I still dream about The Countess. I think it’s because we never actually got to be thirty-something businesswomen, bitching about our exes, battling the dragons, drinking actual white wine, being real grown-ups.

In my dream, she is always hosting a dinner party in one of those old mansions we used to drive by. I’m so happy to see her. When I come in she’s wearing a variation on this green velvet party dress she used to wear at all sorts of non-party dress events—to the grocery store, around the house, to the punk rock coffeehouse downtown. That dress made her hair look like shiny copper. That dress made her look like an empress.

I told her that once.

She said, this old thing? It’s basically a rag.

*

 I didn’t really need to talk about my bad day. So we didn’t. We just sat and smoked and  watched the stars, for long enough that my cheeks went numb with cold, until I worried about homework, until I worried about my mother worried about me, until I could tell The Countess was bored.

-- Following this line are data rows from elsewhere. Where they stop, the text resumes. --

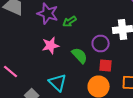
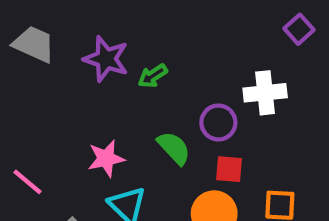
pink star: (51, 46) -> (106, 159), moved

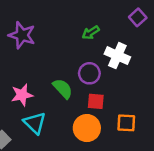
green arrow: (153, 76) -> (91, 33), moved
white cross: (265, 93) -> (117, 56), turned 30

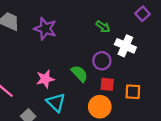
green arrow: (91, 33) -> (103, 27), turned -112
orange square: (126, 123) -> (133, 92), moved

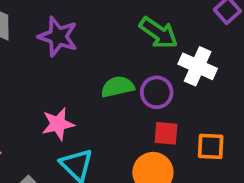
green arrow: (103, 27) -> (159, 33), size x1.5
green semicircle: (79, 74) -> (118, 87), moved, turned -60

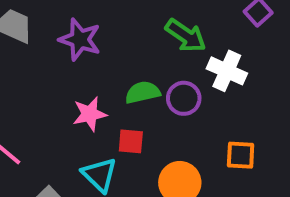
pink star: (58, 124) -> (90, 114), moved
red square: (166, 133) -> (131, 141), moved

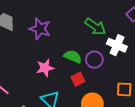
green semicircle: (143, 92) -> (73, 57), turned 36
red square: (131, 141) -> (78, 79), moved, turned -32

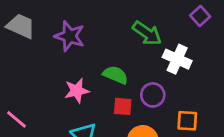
purple circle: (94, 60) -> (153, 95), moved
red square: (78, 79) -> (123, 106), turned 32

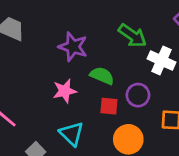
purple star: (70, 36) -> (73, 47), moved

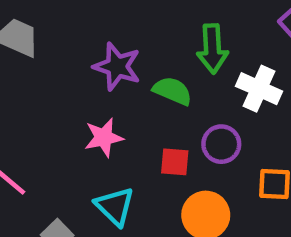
green arrow: (132, 36) -> (212, 49), turned 52
green semicircle: (102, 76) -> (172, 91), moved

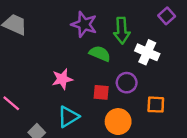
purple star: (117, 66) -> (84, 24), moved
cyan triangle: (115, 206) -> (68, 117), turned 45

You’ll be okay, she said, finally, before she turned the key.

I believed her.

.

[1] By contrast, I got busted repeatedly for trying to sneak upstairs in the hotel on a pilgrimage to the room where F. Scott Fitzgerald used to stay in the hotel, because at the point in my life, sixteen, early seventeen, I still believed in the totemic, transformative power of places. If I could touch this doorframe, that maybe he once touched, then maybe just maybe that would make me a better writer.

[2] “Did you know that you and [The Countess] have broken a school record for simultaneous absences? I just want you to keep that in mind given that you’re in the final stretch of your last semester“—Dean of Students, Senior Year.